Wings and Exoskeletons

Wings and Exoskeletons lesson plan

Bugs are flyers and crawlers, diggers and wigglers! Discover the biology of arthropods and then show insects at their beautiful best in their natural habitats.

  • 1.

    There are more species of insects than any other animal class in the world. There is so much to learn about these fascinating arthropods, both inside and outside of their bodies. You’ll find that arthropods have hard exteriors called exoskeletons that cover them and that they are the largest group of invertebrates.

  • 2.

    Bring out the magnifying glasses and specimens for this science adventure! Students investigate insect and arachnid habitats, anatomy, and nature’s intense coloring.

  • 3.

    For the background, use Crayola® Washable Markers to draw realistic insect habitats such as tree branches and leaves, flowers, logs, or rocks.

  • 4.

    Enlarge the arthropods as if you were seeing them through a magnifying glass. Remember to keep them anatomically accurate.

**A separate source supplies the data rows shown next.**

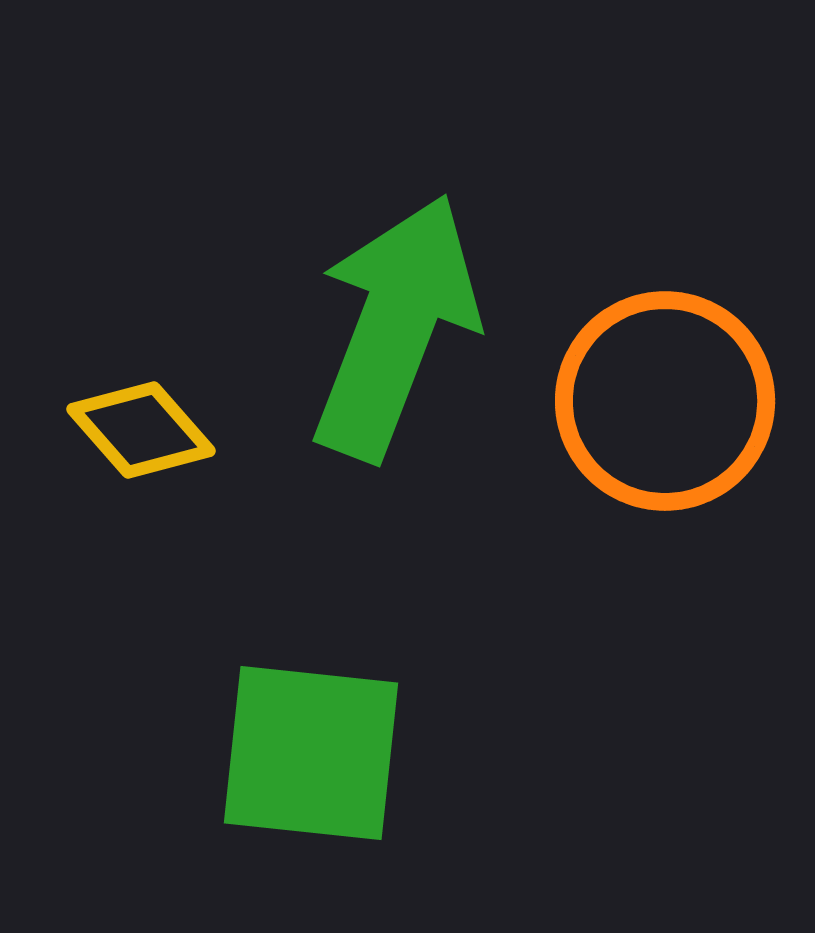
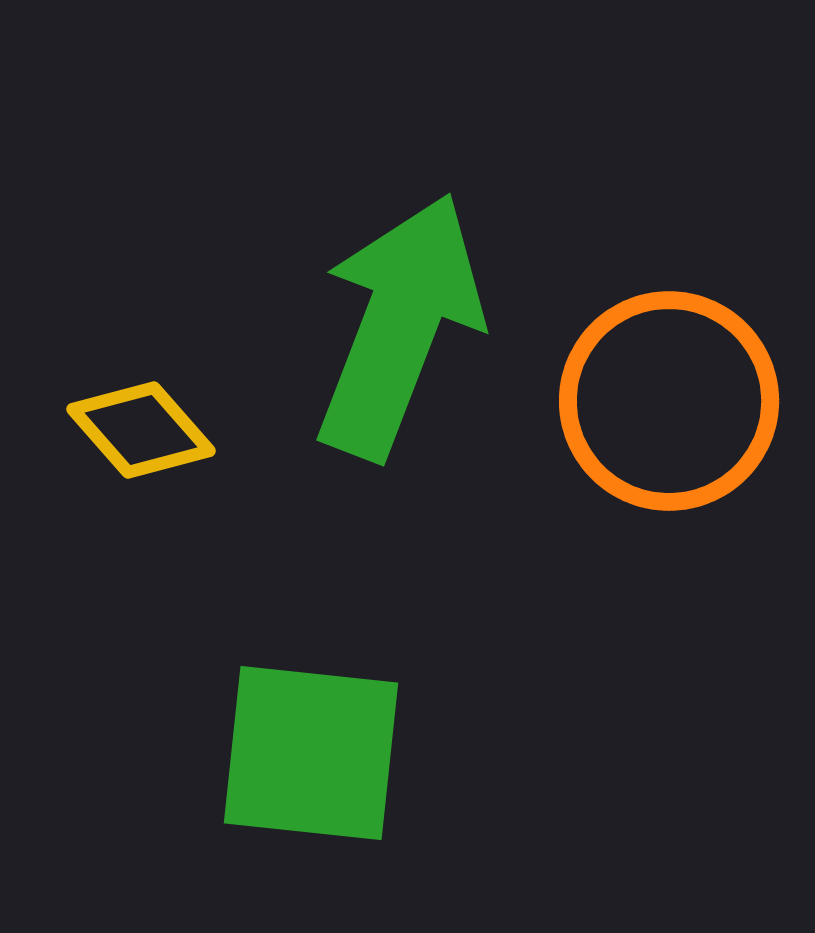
green arrow: moved 4 px right, 1 px up
orange circle: moved 4 px right
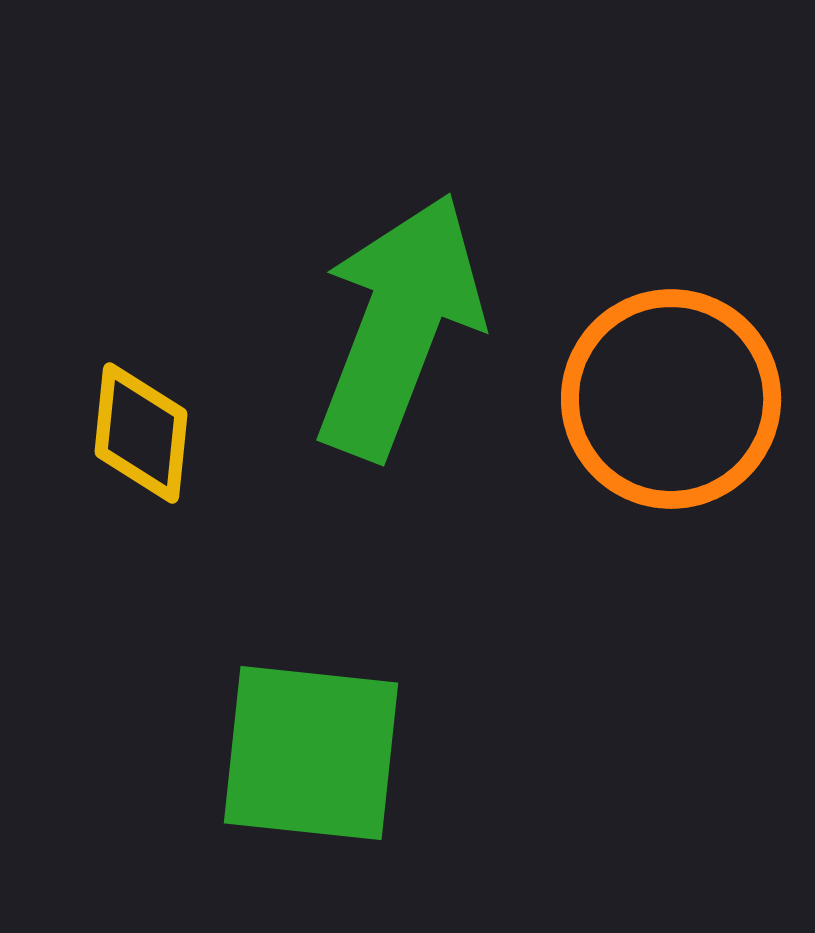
orange circle: moved 2 px right, 2 px up
yellow diamond: moved 3 px down; rotated 47 degrees clockwise
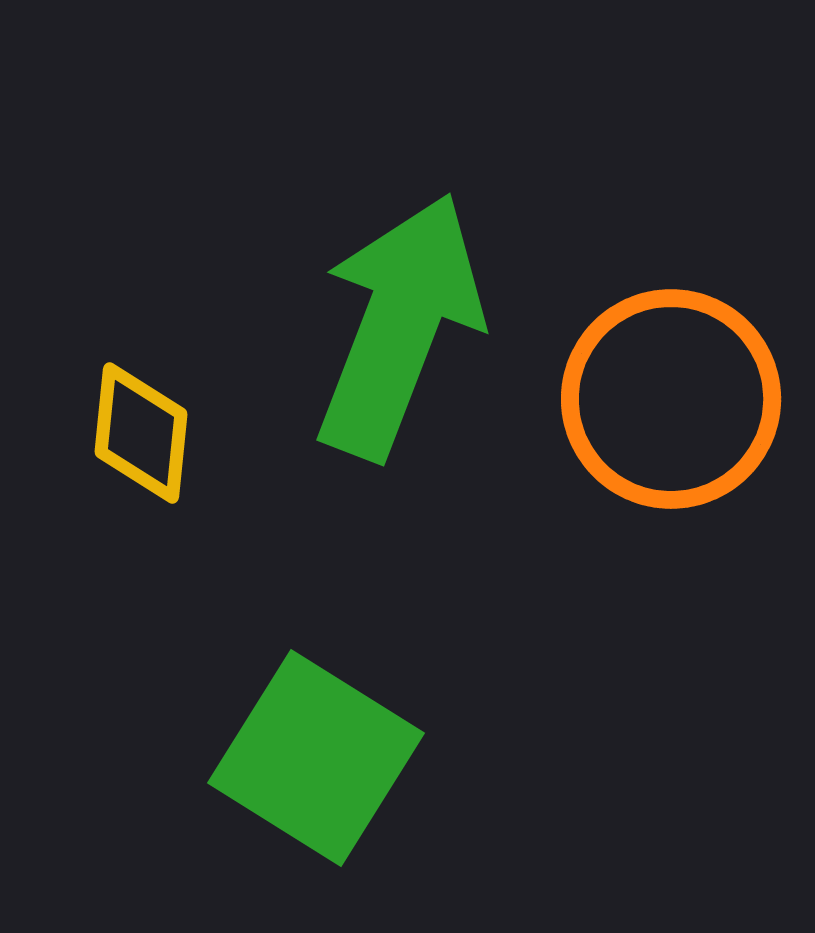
green square: moved 5 px right, 5 px down; rotated 26 degrees clockwise
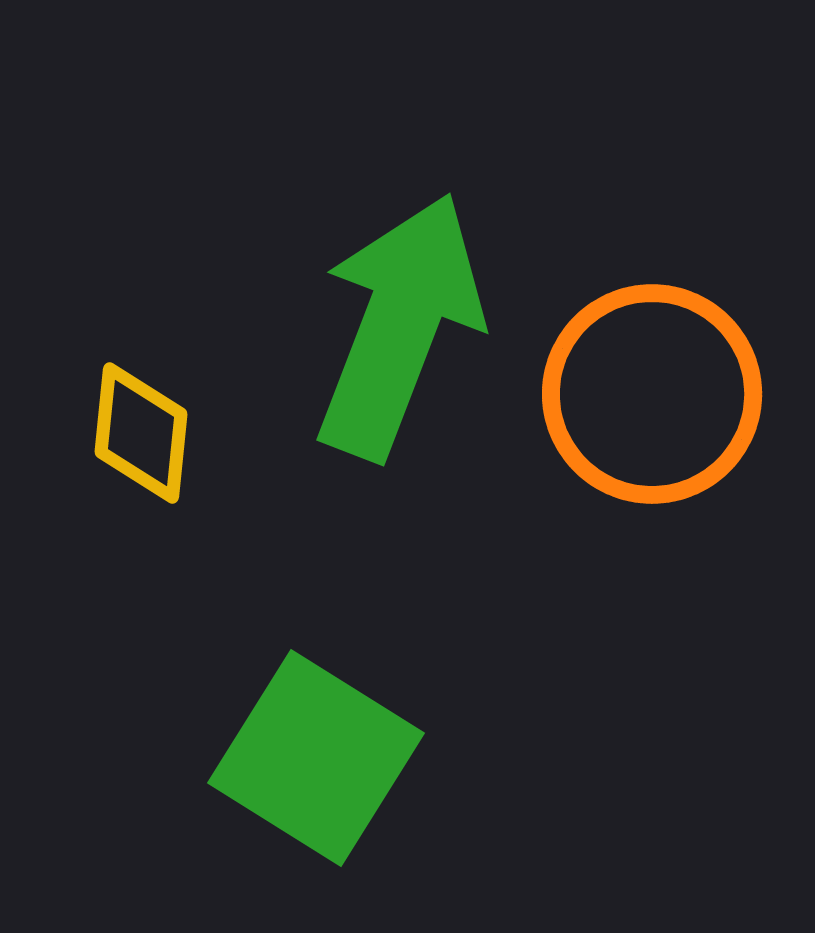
orange circle: moved 19 px left, 5 px up
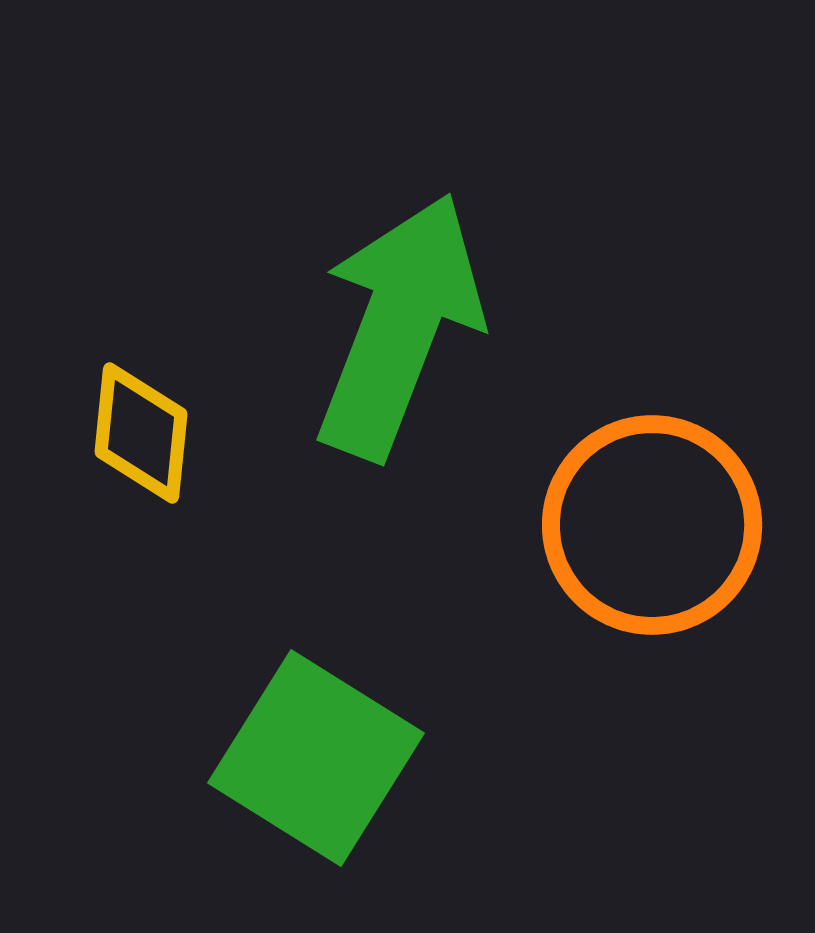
orange circle: moved 131 px down
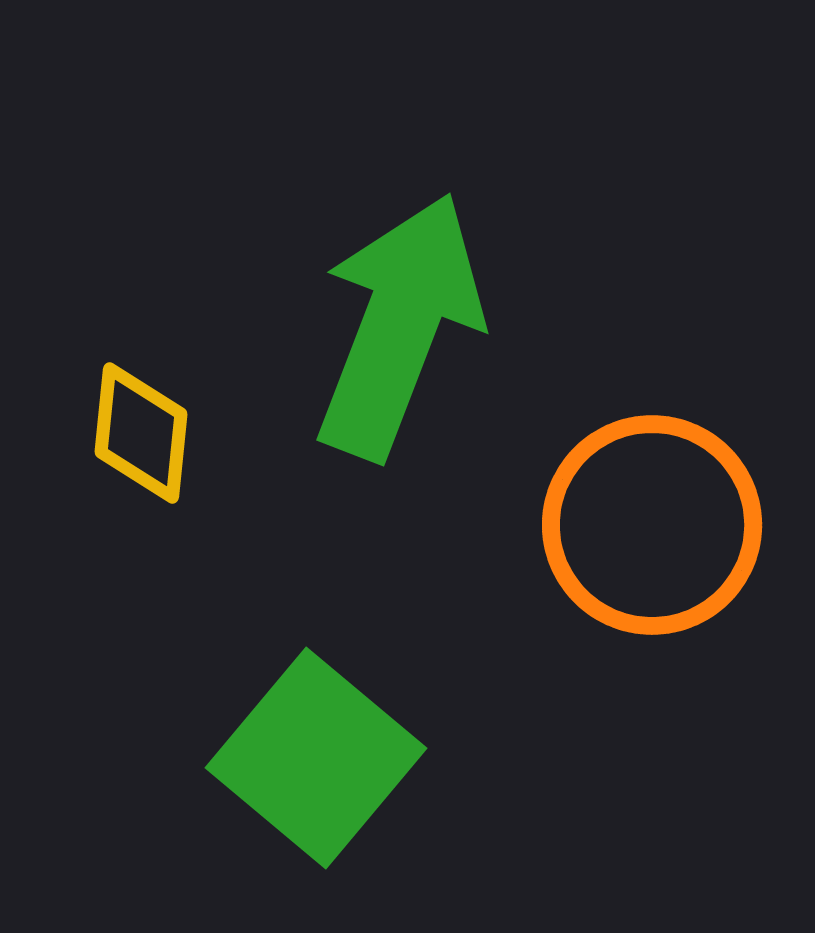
green square: rotated 8 degrees clockwise
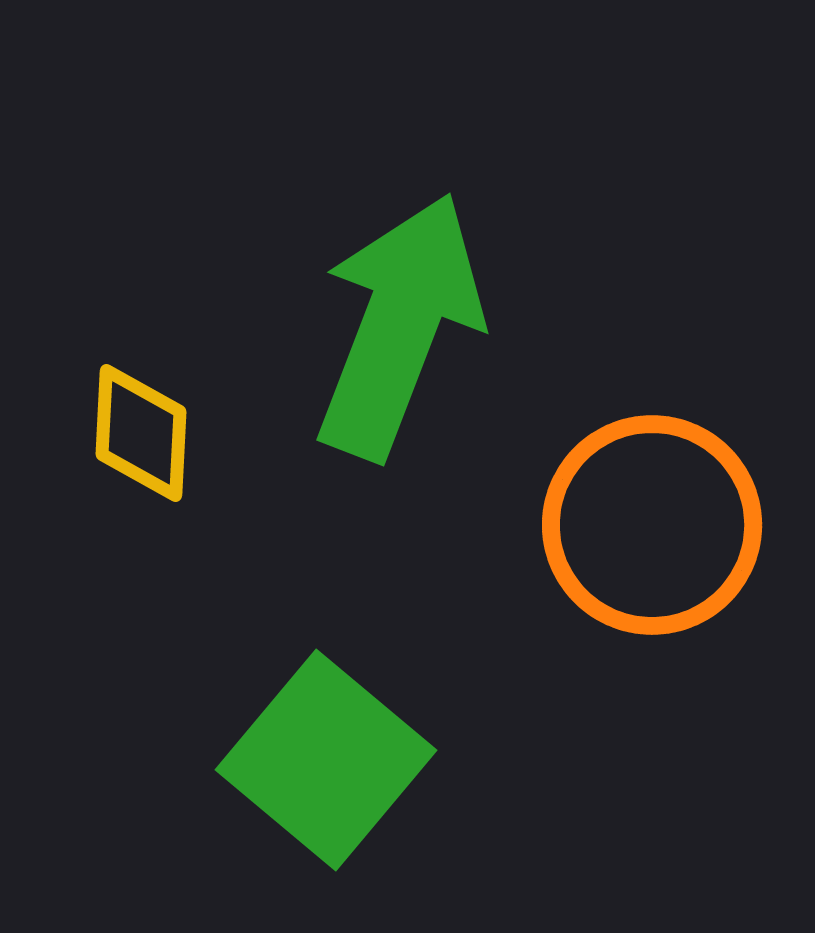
yellow diamond: rotated 3 degrees counterclockwise
green square: moved 10 px right, 2 px down
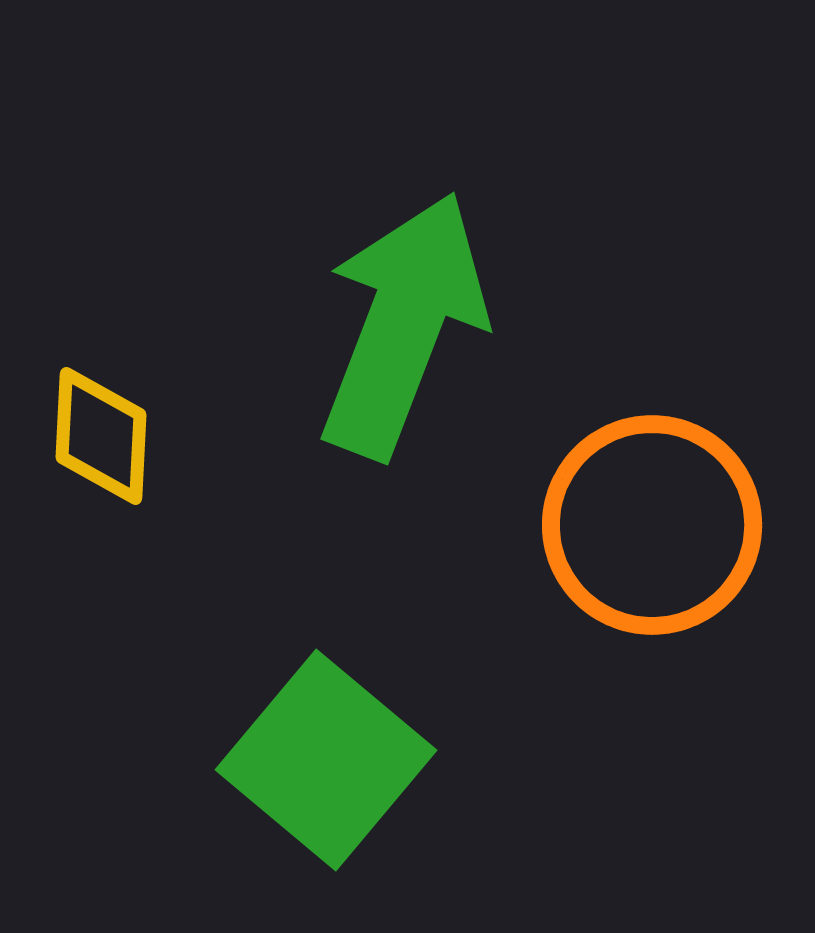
green arrow: moved 4 px right, 1 px up
yellow diamond: moved 40 px left, 3 px down
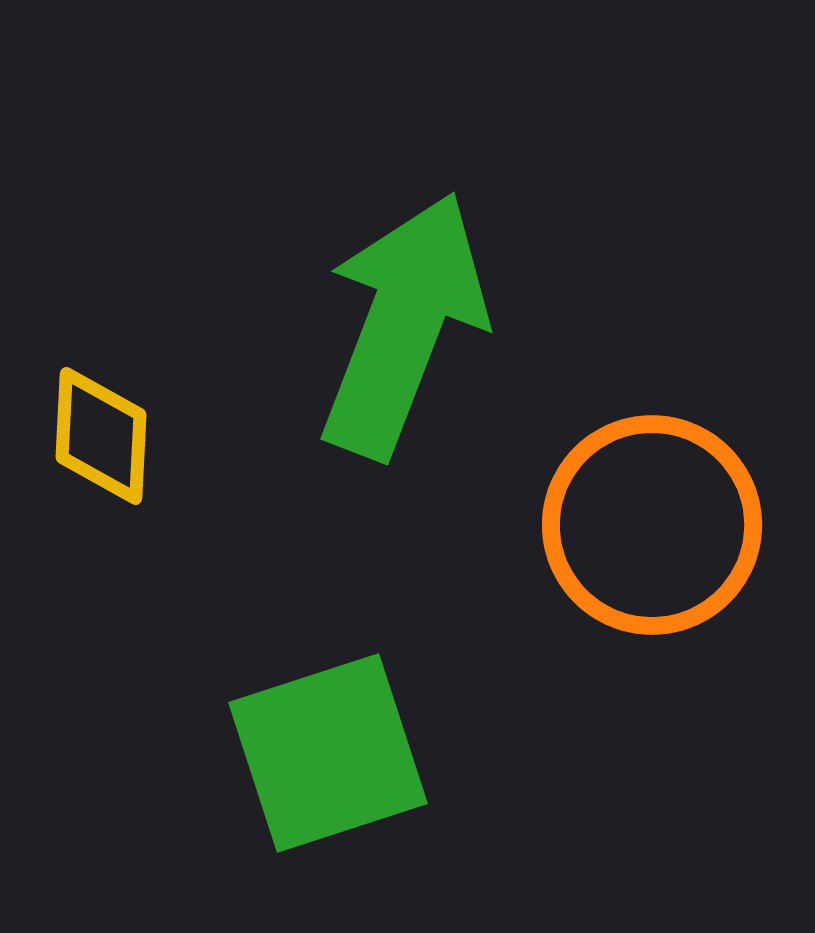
green square: moved 2 px right, 7 px up; rotated 32 degrees clockwise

Draw arthropods on top of background with Washable Markers.

Standards

  • LA: Cite textual evidence to support analysis of what the text says explicitly as well as inferences drawn from the text.
  • LA: Determine the meaning of words and phrases as they are used in a text, including figurative, connotative, and technical meanings.
  • LA: Integrate information presented in different media or formats (e.g., visually, quantitatively) as well as in words to develop a coherent understanding of a topic or issue.
  • LA: "Write informative/explanatory texts to examine a topic and convey ideas, concepts, and information through the selection, organization, and analysis of relevant content.
  • LA: Present claims and findings, sequencing ideas logically and using pertinent descriptions, facts, and details to accentuate main ideas or themes; use appropriate eye contact, adequate volume, and clear pronunciation.
  • MATH: Represent and interpret data.
  • SCI: Develop a model to describe the movement of matter among plants, animals, decomposers, and the environment.
  • VA: Intentionally take advantage of the qualities and characteristics of art media, techniques, and processes to enhance communication of their experiences and ideas.
  • VA: Select and use the qualities of structures and functions of art to improve communication of ideas.
  • VA: Select and use subject matter, symbols, and ideas to communicate meaning.

Adaptations

  • Possible classroom resources include: Meet the Arthropods (Real Kids Real Science Books) by Ellen Doris; The Awesome Book of Bugs by Clizia Gussoni; Dirty Rotten Bugs: Arthropods Unite to Tell Their Side of the Story by Gilles Bonotaux; Bugs Before Time: Prehistoric Insects and Their Relatives by Cathy Camper.
  • Arthropods are invertebrates. Challenge students to investigate other invertebrates such as worms, mollusks, and sponges. Compare and contrast the organisms as well as their habitats of choice.
  • Students self-select one species to arthropod to create in a diorama habitat. Use Crayola Model Magic to form the body and insert it into the habitat. Write a one-paragraph summary focused on the species. Have a special celebration, "The Arthropod Invasion," when students are introducing their species to classmates.
  • Invite students to use their new knowledge of arthropods to create an original, undiscovered insect. It should have the correct anatomy of an insect but can have a unique look. Create a habitat that will support the new insect species.